**Try it:** Only an exact copy is wanted: the lines from the one holding "инвестиции в ВИЭ" through the last line below, minus the pictures.

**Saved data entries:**
┌──

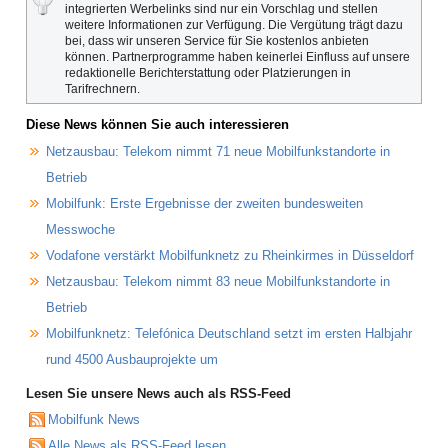
integrierten Werbelinks sind nur ein Vorschlag und stellen
weitere Informationen zur Verfügung. Die Vergütung trägt dazu
bei, dass wir unseren Service für Sie kostenlos anbieten
können. Partnerprogramme haben keinerlei Einfluss auf unsere
redaktionelle Berichterstattung oder Platzierungen in
Tarifrechnern.
Diese News können Sie auch interessieren
Netzausbau: Telekom nimmt 71 neue Mobilfunkstandorte in
Betrieb
Mobilfunk: Erste Ergebnisse der zweiten bundesweiten
Messwoche
Vodafone verstärkt Mobilfunknetz zu Rheinkirmes in Düsseldorf
Netzausbau: Telekom nimmt 83 neue Mobilfunkstandorte in
Betrieb
Mobilfunknetz: Telefónica Deutschland setzt im ersten Halbjahr
rund 4500 Ausbauprojekte um
Lesen Sie unsere News auch als RSS-Feed
Mobilfunk News
Alle News als RSS-Feed lesen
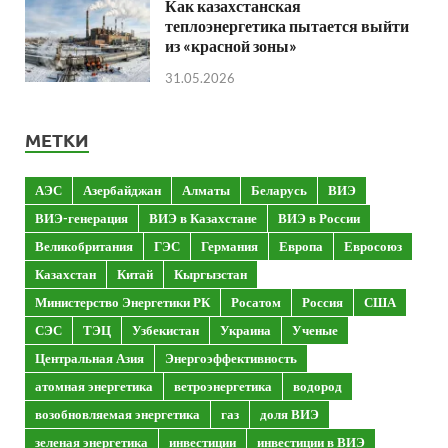
Как казахстанская
теплоэнергетика пытается выйти
из «красной зоны»
31.05.2026
МЕТКИ
АЭС
Азербайджан
Алматы
Беларусь
ВИЭ
ВИЭ-генерация
ВИЭ в Казахстане
ВИЭ в России
Великобритания
ГЭС
Германия
Европа
Евросоюз
Казахстан
Китай
Кыргызстан
Министерство Энергетики РК
Росатом
Россия
США
СЭС
ТЭЦ
Узбекистан
Украина
Ученые
Центральная Азия
Энергоэффективность
атомная энергетика
ветроэнергетика
водород
возобновляемая энергетика
газ
доля ВИЭ
зеленая энергетика
инвестиции
инвестиции в ВИЭ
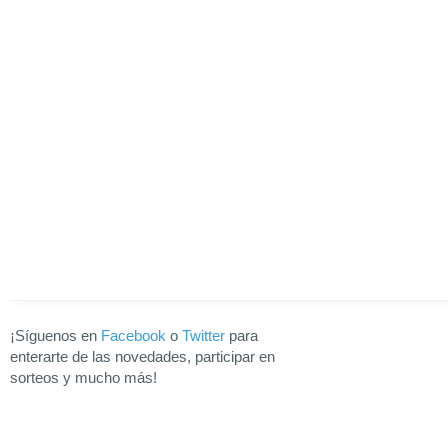
¡Síguenos en
Facebook
o
Twitter
para
enterarte de las novedades, participar en
sorteos y mucho más!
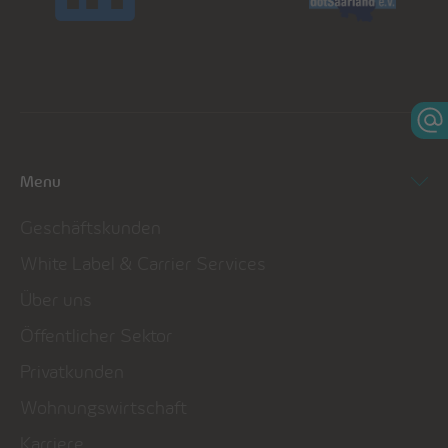
Menu
Geschäftskunden
White Label & Carrier Services
Über uns
Öffentlicher Sektor
Privatkunden
Wohnungswirtschaft
Karriere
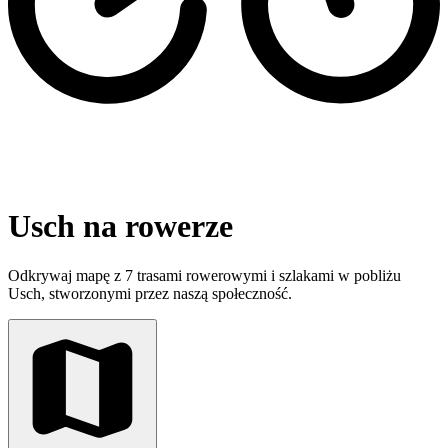
Usch na rowerze
Odkrywaj mapę z 7 trasami rowerowymi i szlakami w pobliżu
Usch, stworzonymi przez naszą społeczność.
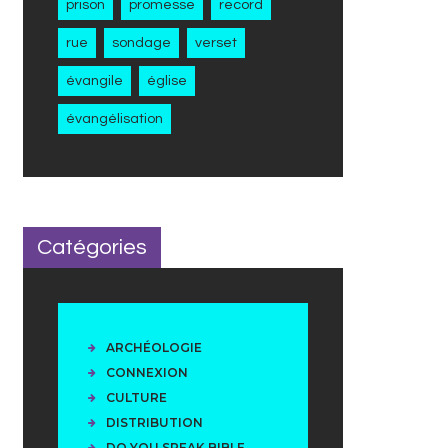
prison
promesse
record
rue
sondage
verset
évangile
église
évangélisation
Catégories
ARCHÉOLOGIE
CONNEXION
CULTURE
DISTRIBUTION
DO YOU SPEAK BIBLE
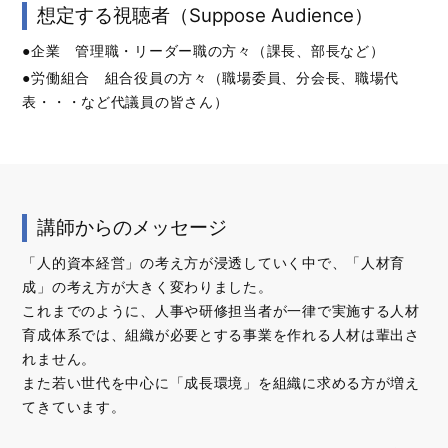
想定する視聴者（Suppose Audience）
●企業 管理職・リーダー職の方々（課長、部長など）
●労働組合 組合役員の方々（職場委員、分会長、職場代
表・・・など代議員の皆さん）
講師からのメッセージ
「人的資本経営」の考え方が浸透していく中で、「人材育
成」の考え方が大きく変わりました。
これまでのように、人事や研修担当者が一律で実施する人材
育成体系では、組織が必要とする事業を作れる人材は輩出さ
れません。
また若い世代を中心に「成長環境」を組織に求める方が増え
てきています。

└──

**Response for this exercise:**
инвестиции в ВИЭ
¡Síguenos en
Facebook
o
Twitter
para
enterarte de las novedades, participar en
sorteos y mucho más!
Menu
Geschäftskunden
White Label & Carrier Services
Über uns
Öffentlicher Sektor
Privatkunden
Wohnungswirtschaft
Karriere
Usch na rowerze
Odkrywaj mapę z 7 trasami rowerowymi i szlakami w pobliżu
Usch, stworzonymi przez naszą społeczność.
prison
promesse
record
rue
sondage
verset
évangile
église
évangélisation
Catégories
ARCHÉOLOGIE
CONNEXION
CULTURE
DISTRIBUTION
DO YOU SPEAK BIBLE
想定する視聴者（Suppose Audience）
●企業 管理職・リーダー職の方々（課長、部長など）
●労働組合 組合役員の方々（職場委員、分会長、職場代
表・・・など代議員の皆さん）
講師からのメッセージ
「人的資本経営」の考え方が浸透していく中で、「人材育
成」の考え方が大きく変わりました。
これまでのように、人事や研修担当者が一律で実施する人材
育成体系では、組織が必要とする事業を作れる人材は輩出さ
れません。
また若い世代を中心に「成長環境」を組織に求める方が増え
てきています。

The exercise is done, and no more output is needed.